What the task asks: When you write the records again, keep every line exactly as it was.

Data:
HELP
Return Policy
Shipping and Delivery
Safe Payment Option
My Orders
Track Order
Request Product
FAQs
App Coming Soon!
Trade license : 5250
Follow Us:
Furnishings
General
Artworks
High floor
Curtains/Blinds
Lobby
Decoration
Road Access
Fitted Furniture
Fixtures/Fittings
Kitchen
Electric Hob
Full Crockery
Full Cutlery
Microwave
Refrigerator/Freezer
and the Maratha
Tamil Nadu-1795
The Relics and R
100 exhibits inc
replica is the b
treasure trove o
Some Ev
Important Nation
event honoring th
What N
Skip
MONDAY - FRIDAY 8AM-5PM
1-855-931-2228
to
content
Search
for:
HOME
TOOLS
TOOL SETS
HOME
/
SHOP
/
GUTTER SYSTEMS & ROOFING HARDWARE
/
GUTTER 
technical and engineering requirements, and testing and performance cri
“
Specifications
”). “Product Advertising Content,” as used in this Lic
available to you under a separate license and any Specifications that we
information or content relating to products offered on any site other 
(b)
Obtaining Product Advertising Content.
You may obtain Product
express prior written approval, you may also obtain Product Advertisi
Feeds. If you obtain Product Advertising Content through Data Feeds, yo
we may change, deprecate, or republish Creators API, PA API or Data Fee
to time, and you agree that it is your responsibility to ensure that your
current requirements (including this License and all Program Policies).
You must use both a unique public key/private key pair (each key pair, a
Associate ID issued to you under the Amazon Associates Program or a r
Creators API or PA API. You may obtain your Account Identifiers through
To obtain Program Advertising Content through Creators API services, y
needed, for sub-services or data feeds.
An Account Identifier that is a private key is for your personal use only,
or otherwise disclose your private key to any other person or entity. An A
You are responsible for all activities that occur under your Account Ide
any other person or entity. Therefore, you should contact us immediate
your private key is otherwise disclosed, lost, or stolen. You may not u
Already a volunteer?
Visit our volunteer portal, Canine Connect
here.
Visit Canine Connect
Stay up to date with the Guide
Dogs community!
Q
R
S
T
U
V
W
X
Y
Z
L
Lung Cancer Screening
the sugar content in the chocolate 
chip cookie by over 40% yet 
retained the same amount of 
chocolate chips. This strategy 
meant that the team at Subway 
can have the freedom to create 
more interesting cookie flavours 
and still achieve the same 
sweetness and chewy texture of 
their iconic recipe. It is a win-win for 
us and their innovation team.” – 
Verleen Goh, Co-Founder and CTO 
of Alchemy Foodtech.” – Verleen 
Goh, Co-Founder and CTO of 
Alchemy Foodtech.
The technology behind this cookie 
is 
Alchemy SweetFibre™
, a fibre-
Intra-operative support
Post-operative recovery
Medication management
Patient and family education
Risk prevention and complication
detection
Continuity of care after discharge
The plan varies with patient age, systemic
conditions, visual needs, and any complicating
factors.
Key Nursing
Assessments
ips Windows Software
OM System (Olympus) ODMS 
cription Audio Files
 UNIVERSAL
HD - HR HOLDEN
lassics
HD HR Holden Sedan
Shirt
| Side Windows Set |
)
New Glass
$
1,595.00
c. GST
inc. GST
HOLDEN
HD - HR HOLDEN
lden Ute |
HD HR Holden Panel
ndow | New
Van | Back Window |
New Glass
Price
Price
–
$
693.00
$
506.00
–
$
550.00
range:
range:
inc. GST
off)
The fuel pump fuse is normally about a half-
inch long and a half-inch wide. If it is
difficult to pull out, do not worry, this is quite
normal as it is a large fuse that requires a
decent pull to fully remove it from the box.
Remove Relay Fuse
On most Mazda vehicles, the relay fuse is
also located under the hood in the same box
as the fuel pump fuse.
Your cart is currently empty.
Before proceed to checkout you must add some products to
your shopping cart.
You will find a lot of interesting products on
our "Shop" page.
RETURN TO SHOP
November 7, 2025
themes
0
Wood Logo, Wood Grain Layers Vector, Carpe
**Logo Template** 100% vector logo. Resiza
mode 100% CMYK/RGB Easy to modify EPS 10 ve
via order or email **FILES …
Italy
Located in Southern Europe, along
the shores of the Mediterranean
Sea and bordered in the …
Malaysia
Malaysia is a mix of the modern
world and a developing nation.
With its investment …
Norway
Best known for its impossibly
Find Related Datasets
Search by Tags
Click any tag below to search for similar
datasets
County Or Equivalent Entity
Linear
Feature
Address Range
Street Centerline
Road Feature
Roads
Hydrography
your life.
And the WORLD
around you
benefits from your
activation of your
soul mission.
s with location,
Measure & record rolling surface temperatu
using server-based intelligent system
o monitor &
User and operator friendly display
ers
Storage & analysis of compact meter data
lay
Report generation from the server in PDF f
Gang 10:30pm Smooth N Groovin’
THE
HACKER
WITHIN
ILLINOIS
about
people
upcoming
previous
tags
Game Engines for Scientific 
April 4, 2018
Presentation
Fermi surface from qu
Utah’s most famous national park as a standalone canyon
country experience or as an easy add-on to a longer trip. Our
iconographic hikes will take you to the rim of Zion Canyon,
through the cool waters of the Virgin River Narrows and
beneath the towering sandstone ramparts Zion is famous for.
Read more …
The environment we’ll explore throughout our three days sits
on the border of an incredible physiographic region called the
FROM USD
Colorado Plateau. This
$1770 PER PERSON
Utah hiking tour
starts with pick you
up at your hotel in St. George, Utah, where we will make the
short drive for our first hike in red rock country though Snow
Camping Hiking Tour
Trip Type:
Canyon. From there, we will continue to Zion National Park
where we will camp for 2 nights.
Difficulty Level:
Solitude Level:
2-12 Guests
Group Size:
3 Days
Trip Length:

Reply to the exercise:
HELP
Return Policy
Shipping and Delivery
Safe Payment Option
My Orders
Track Order
Request Product
FAQs
App Coming Soon!
Trade license : 5250
Follow Us:
Furnishings
General
Artworks
High floor
Curtains/Blinds
Lobby
Decoration
Road Access
Fitted Furniture
Fixtures/Fittings
Kitchen
Electric Hob
Full Crockery
Full Cutlery
Microwave
Refrigerator/Freezer
and the Maratha
Tamil Nadu-1795
The Relics and R
100 exhibits inc
replica is the b
treasure trove o
Some Ev
Important Nation
event honoring th
What N
Skip
MONDAY - FRIDAY 8AM-5PM
1-855-931-2228
to
content
Search
for:
HOME
TOOLS
TOOL SETS
HOME
/
SHOP
/
GUTTER SYSTEMS & ROOFING HARDWARE
/
GUTTER 
technical and engineering requirements, and testing and performance cri
“
Specifications
”). “Product Advertising Content,” as used in this Lic
available to you under a separate license and any Specifications that we
information or content relating to products offered on any site other 
(b)
Obtaining Product Advertising Content.
You may obtain Product
express prior written approval, you may also obtain Product Advertisi
Feeds. If you obtain Product Advertising Content through Data Feeds, yo
we may change, deprecate, or republish Creators API, PA API or Data Fee
to time, and you agree that it is your responsibility to ensure that your
current requirements (including this License and all Program Policies).
You must use both a unique public key/private key pair (each key pair, a
Associate ID issued to you under the Amazon Associates Program or a r
Creators API or PA API. You may obtain your Account Identifiers through
To obtain Program Advertising Content through Creators API services, y
needed, for sub-services or data feeds.
An Account Identifier that is a private key is for your personal use only,
or otherwise disclose your private key to any other person or entity. An A
You are responsible for all activities that occur under your Account Ide
any other person or entity. Therefore, you should contact us immediate
your private key is otherwise disclosed, lost, or stolen. You may not u
Already a volunteer?
Visit our volunteer portal, Canine Connect
here.
Visit Canine Connect
Stay up to date with the Guide
Dogs community!
Q
R
S
T
U
V
W
X
Y
Z
L
Lung Cancer Screening
the sugar content in the chocolate 
chip cookie by over 40% yet 
retained the same amount of 
chocolate chips. This strategy 
meant that the team at Subway 
can have the freedom to create 
more interesting cookie flavours 
and still achieve the same 
sweetness and chewy texture of 
their iconic recipe. It is a win-win for 
us and their innovation team.” – 
Verleen Goh, Co-Founder and CTO 
of Alchemy Foodtech.” – Verleen 
Goh, Co-Founder and CTO of 
Alchemy Foodtech.
The technology behind this cookie 
is 
Alchemy SweetFibre™
, a fibre-
Intra-operative support
Post-operative recovery
Medication management
Patient and family education
Risk prevention and complication
detection
Continuity of care after discharge
The plan varies with patient age, systemic
conditions, visual needs, and any complicating
factors.
Key Nursing
Assessments
ips Windows Software
OM System (Olympus) ODMS 
cription Audio Files
 UNIVERSAL
HD - HR HOLDEN
lassics
HD HR Holden Sedan
Shirt
| Side Windows Set |
)
New Glass
$
1,595.00
c. GST
inc. GST
HOLDEN
HD - HR HOLDEN
lden Ute |
HD HR Holden Panel
ndow | New
Van | Back Window |
New Glass
Price
Price
–
$
693.00
$
506.00
–
$
550.00
range:
range:
inc. GST
off)
The fuel pump fuse is normally about a half-
inch long and a half-inch wide. If it is
difficult to pull out, do not worry, this is quite
normal as it is a large fuse that requires a
decent pull to fully remove it from the box.
Remove Relay Fuse
On most Mazda vehicles, the relay fuse is
also located under the hood in the same box
as the fuel pump fuse.
Your cart is currently empty.
Before proceed to checkout you must add some products to
your shopping cart.
You will find a lot of interesting products on
our "Shop" page.
RETURN TO SHOP
November 7, 2025
themes
0
Wood Logo, Wood Grain Layers Vector, Carpe
**Logo Template** 100% vector logo. Resiza
mode 100% CMYK/RGB Easy to modify EPS 10 ve
via order or email **FILES …
Italy
Located in Southern Europe, along
the shores of the Mediterranean
Sea and bordered in the …
Malaysia
Malaysia is a mix of the modern
world and a developing nation.
With its investment …
Norway
Best known for its impossibly
Find Related Datasets
Search by Tags
Click any tag below to search for similar
datasets
County Or Equivalent Entity
Linear
Feature
Address Range
Street Centerline
Road Feature
Roads
Hydrography
your life.
And the WORLD
around you
benefits from your
activation of your
soul mission.
s with location,
Measure & record rolling surface temperatu
using server-based intelligent system
o monitor &
User and operator friendly display
ers
Storage & analysis of compact meter data
lay
Report generation from the server in PDF f
Gang 10:30pm Smooth N Groovin’
THE
HACKER
WITHIN
ILLINOIS
about
people
upcoming
previous
tags
Game Engines for Scientific 
April 4, 2018
Presentation
Fermi surface from qu
Utah’s most famous national park as a standalone canyon
country experience or as an easy add-on to a longer trip. Our
iconographic hikes will take you to the rim of Zion Canyon,
through the cool waters of the Virgin River Narrows and
beneath the towering sandstone ramparts Zion is famous for.
Read more …
The environment we’ll explore throughout our three days sits
on the border of an incredible physiographic region called the
FROM USD
Colorado Plateau. This
$1770 PER PERSON
Utah hiking tour
starts with pick you
up at your hotel in St. George, Utah, where we will make the
short drive for our first hike in red rock country though Snow
Camping Hiking Tour
Trip Type:
Canyon. From there, we will continue to Zion National Park
where we will camp for 2 nights.
Difficulty Level:
Solitude Level:
2-12 Guests
Group Size:
3 Days
Trip Length:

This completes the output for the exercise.